I reconsidered the mother who raised me and my special needs brother. She spent years in the hospital with him — sleeping in uncomfortable chairs, munching on lackluster cafeteria food, and watching game shows and Disney shows on repeat with him in the ICU. The same woman made an effort to homeschool me because she wanted to preserve my innocence. For years now, she’s pledged herself to a religion that she truly believes in, and it’s very apparent that she genuinely tries to follow her chosen moral compass.

I haven an aunt who is raising a child, volunteering in her community, learning sign language, organizing fun, free events for children in her apartment complex, and attending school so that she can become a social worker someday.

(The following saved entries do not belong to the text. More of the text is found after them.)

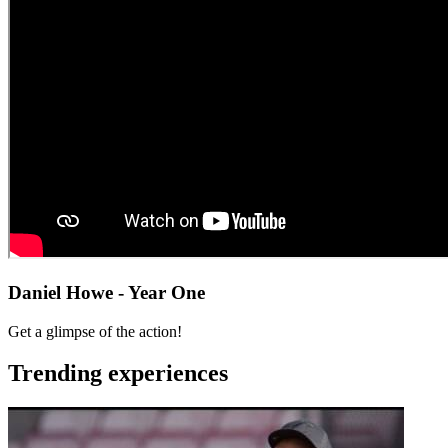
Daniel Howe - Year One
Get a glimpse of the action!
Trending experiences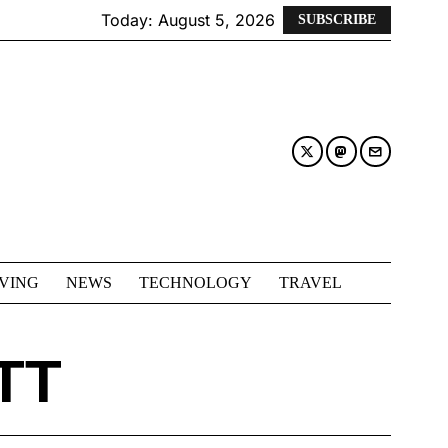
Today:
August 5, 2026
SUBSCRIBE
IVING
NEWS
TECHNOLOGY
TRAVEL
TT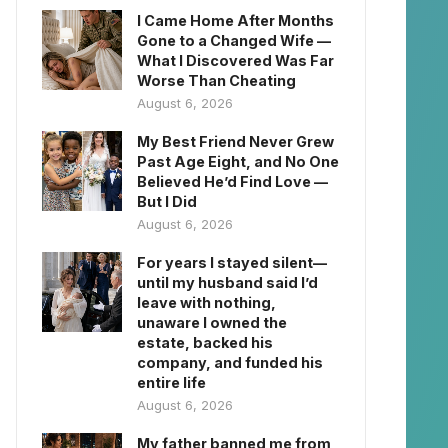
I Came Home After Months
Gone to a Changed Wife —
What I Discovered Was Far
Worse Than Cheating
August 6, 2026
My Best Friend Never Grew
Past Age Eight, and No One
Believed He’d Find Love —
But I Did
August 6, 2026
For years I stayed silent—
until my husband said I’d
leave with nothing,
unaware I owned the
estate, backed his
company, and funded his
entire life
August 6, 2026
My father banned me from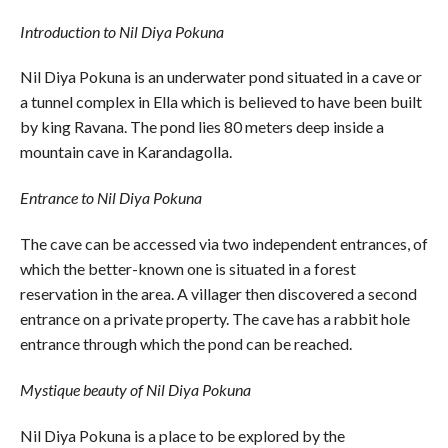
Introduction to Nil Diya Pokuna
Nil Diya Pokuna is an underwater pond situated in a cave or
a tunnel complex in Ella which is believed to have been built
by king Ravana. The pond lies 80 meters deep inside a
mountain cave in Karandagolla.
Entrance to Nil Diya Pokuna
The cave can be accessed via two independent entrances, of
which the better-known one is situated in a forest
reservation in the area. A villager then discovered a second
entrance on a private property. The cave has a rabbit hole
entrance through which the pond can be reached.
Mystique beauty of Nil Diya Pokuna
Nil Diya Pokuna is a place to be explored by the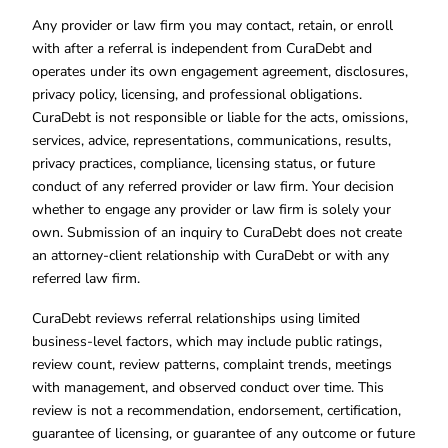
Any provider or law firm you may contact, retain, or enroll
with after a referral is independent from CuraDebt and
operates under its own engagement agreement, disclosures,
privacy policy, licensing, and professional obligations.
CuraDebt is not responsible or liable for the acts, omissions,
services, advice, representations, communications, results,
privacy practices, compliance, licensing status, or future
conduct of any referred provider or law firm. Your decision
whether to engage any provider or law firm is solely your
own. Submission of an inquiry to CuraDebt does not create
an attorney-client relationship with CuraDebt or with any
referred law firm.
CuraDebt reviews referral relationships using limited
business-level factors, which may include public ratings,
review count, review patterns, complaint trends, meetings
with management, and observed conduct over time. This
review is not a recommendation, endorsement, certification,
guarantee of licensing, or guarantee of any outcome or future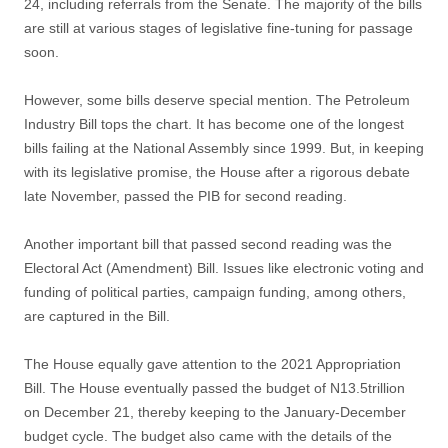
24, including referrals from the Senate. The majority of the bills
are still at various stages of legislative fine-tuning for passage
soon.
However, some bills deserve special mention. The Petroleum
Industry Bill tops the chart. It has become one of the longest
bills failing at the National Assembly since 1999. But, in keeping
with its legislative promise, the House after a rigorous debate
late November, passed the PIB for second reading.
Another important bill that passed second reading was the
Electoral Act (Amendment) Bill. Issues like electronic voting and
funding of political parties, campaign funding, among others,
are captured in the Bill.
The House equally gave attention to the 2021 Appropriation
Bill. The House eventually passed the budget of N13.5trillion
on December 21, thereby keeping to the January-December
budget cycle. The budget also came with the details of the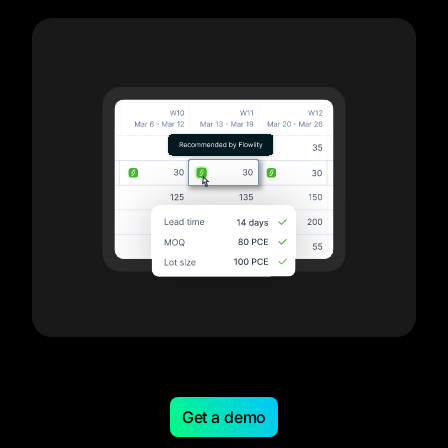
Get a demo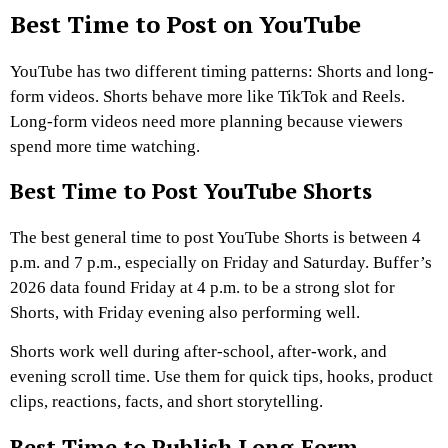
Best Time to Post on YouTube
YouTube has two different timing patterns: Shorts and long-
form videos. Shorts behave more like TikTok and Reels.
Long-form videos need more planning because viewers
spend more time watching.
Best Time to Post YouTube Shorts
The best general time to post YouTube Shorts is between 4
p.m. and 7 p.m., especially on Friday and Saturday. Buffer’s
2026 data found Friday at 4 p.m. to be a strong slot for
Shorts, with Friday evening also performing well.
Shorts work well during after-school, after-work, and
evening scroll time. Use them for quick tips, hooks, product
clips, reactions, facts, and short storytelling.
Best Time to Publish Long-Form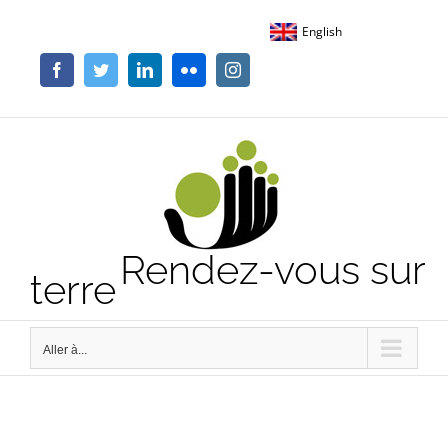
Passer
English
au
contenu
Facebook
Twitter
LinkedIn
Flickr
Instagram
Rendez-vous sur
terre
Aller à...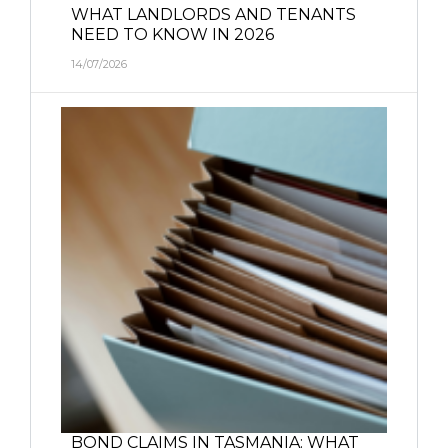
WHAT LANDLORDS AND TENANTS
NEED TO KNOW IN 2026
14/07/2026
BOND CLAIMS IN TASMANIA: WHAT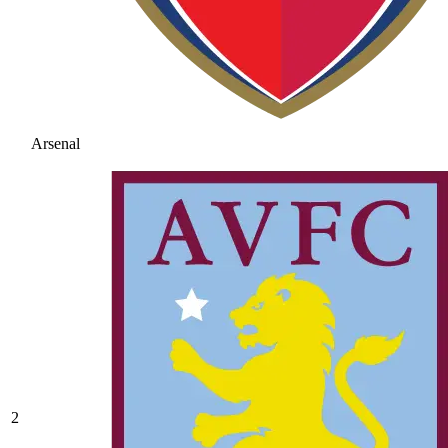
Arsenal
2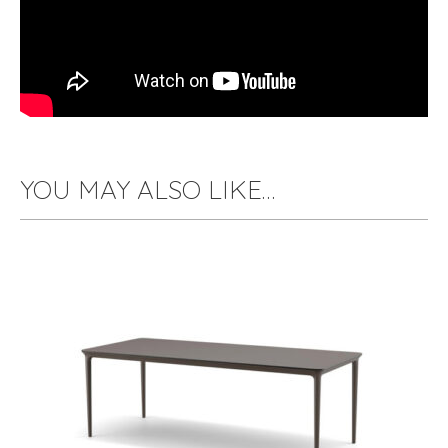
YOU MAY ALSO LIKE…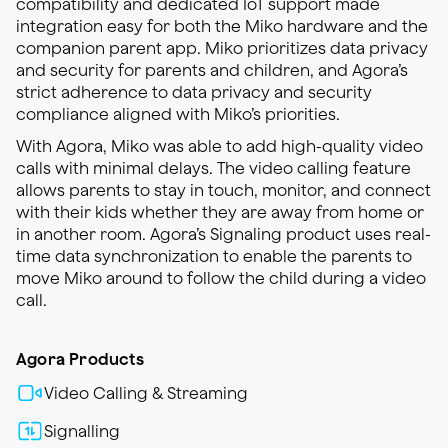
compatibility and dedicated IoT support made
integration easy for both the Miko hardware and the
companion parent app. Miko prioritizes data privacy
and security for parents and children, and Agora’s
strict adherence to data privacy and security
compliance aligned with Miko’s priorities.
With Agora, Miko was able to add high-quality video
calls with minimal delays. The video calling feature
allows parents to stay in touch, monitor, and connect
with their kids whether they are away from home or
in another room. Agora’s Signaling product uses real-
time data synchronization to enable the parents to
move Miko around to follow the child during a video
call.
Agora Products
Video Calling & Streaming
Signalling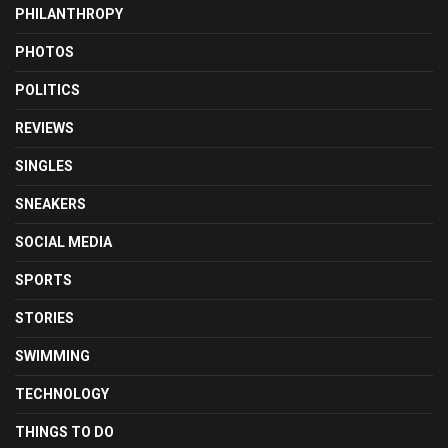
PHILANTHROPY
PHOTOS
POLITICS
REVIEWS
SINGLES
SNEAKERS
SOCIAL MEDIA
SPORTS
STORIES
SWIMMING
TECHNOLOGY
THINGS TO DO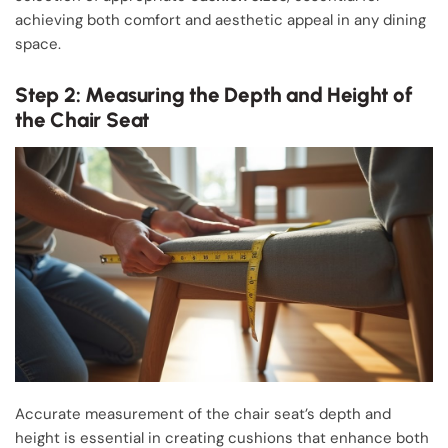
achieving both comfort and aesthetic appeal in any dining
space.
Step 2: Measuring the Depth and Height of
the Chair Seat
Accurate measurement of the chair seat’s depth and
height is essential in creating cushions that enhance both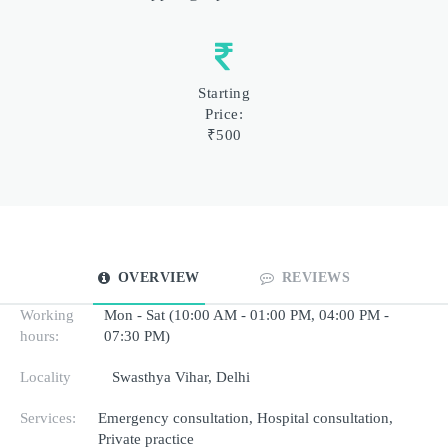
Starting
Price:
₹500
OVERVIEW
REVIEWS
Working
Mon - Sat (10:00 AM - 01:00 PM, 04:00 PM -
hours:
07:30 PM)
Locality
Swasthya Vihar, Delhi
Services:
Emergency consultation, Hospital consultation,
Private practice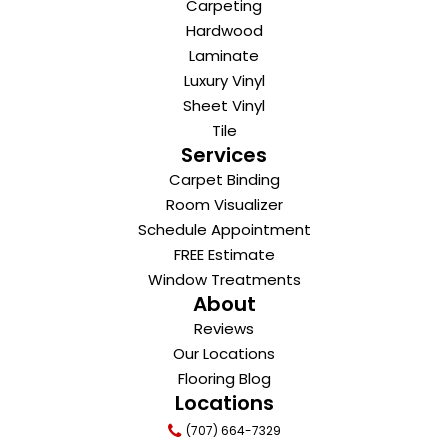
Carpeting
Hardwood
Laminate
Luxury Vinyl
Sheet Vinyl
Tile
Services
Carpet Binding
Room Visualizer
Schedule Appointment
FREE Estimate
Window Treatments
About
Reviews
Our Locations
Flooring Blog
Locations
(707) 664-7329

And then there’s the firecracker of a grandmother who has never been able to not give you her two cents. She’s bossy, and she’s loud about her opinions, and we’re so incredibly similar. She’s one of the most magical, whimsical and life-loving human beings I’ve ever known. She doesn’t write out stories often (not nearly enough), but when she does, they’re captivating. She raised two kids, then three grand kids, and she makes the best spaghetti I’ve ever had.

 

Three very remarkable women.

I don’t know why I wasn’t able to see how remarkable they all were before. It was sort of like I was looking at a car with tinted windows; staring right at them and seeing nothing but reflective blackness, but there’s so much there on the inside. Well, I rolled the windows down. I can see it all now.

 

I’m not going to say that women are better than men, because that wouldn’t be true, but I’m also no longer viewing men as belonging to this superior, cooler, and more competent gender, because that also isn’t true. I believe precious few things, but one thing that I do believe is that, regardless of the body you’re born in, you can be whoever you want to be; maybe you’re smack-dab on the feminine side, or squarely on the masculine side, or perhaps you’re situated somewhere along the scale. Maybe you change a lot and slide up and down the scale.. maybe you never change. Regardless, you’re as cool and competent as the rest of them.

 

I’m going to be blunt for a second: Trading a vagina for a penis (or vice versa) isn’t going to fix anyone’s identity crisis, and being born with one or the other does not limit, determine, or prevent how you can portray yourself or live your life. Maybe you’ve perceived that there IS one, but there is no actual mold for you to pattern yourself after or confine your shape to. You are not born with limits, but watch out, because you can limit yourself. You shouldn’t, but you can, and a lot of us do so without realizing it.

 

So — to spell it out — I’m not actually transgendered. I’m just a really cool girl. And technically, all girls are cool or can be cool (if they wear Vans and adore burritos), so simply put, I’m a cool girl who likes other cool girls. I’m a gay girl. What I am NOT is a butch lesbian (don’t get it twisted). 

 

I am, stereotypically, boyish. Agreed. And when you look at me, wearing my prized board shorts, showcasing my hairy legs and donning a really cool tie, I may look like a boy to you, and that’s totally fine, but I’m actually a girl. And I’m actually, finally, for the first time in my life, okay with that.

 

2016-07-02 12.33.14

 

Thanks to everyone for the unconditional love and support. I wouldn’t still be here without you.

 

Wonder what kind of crazy shit will happen this year?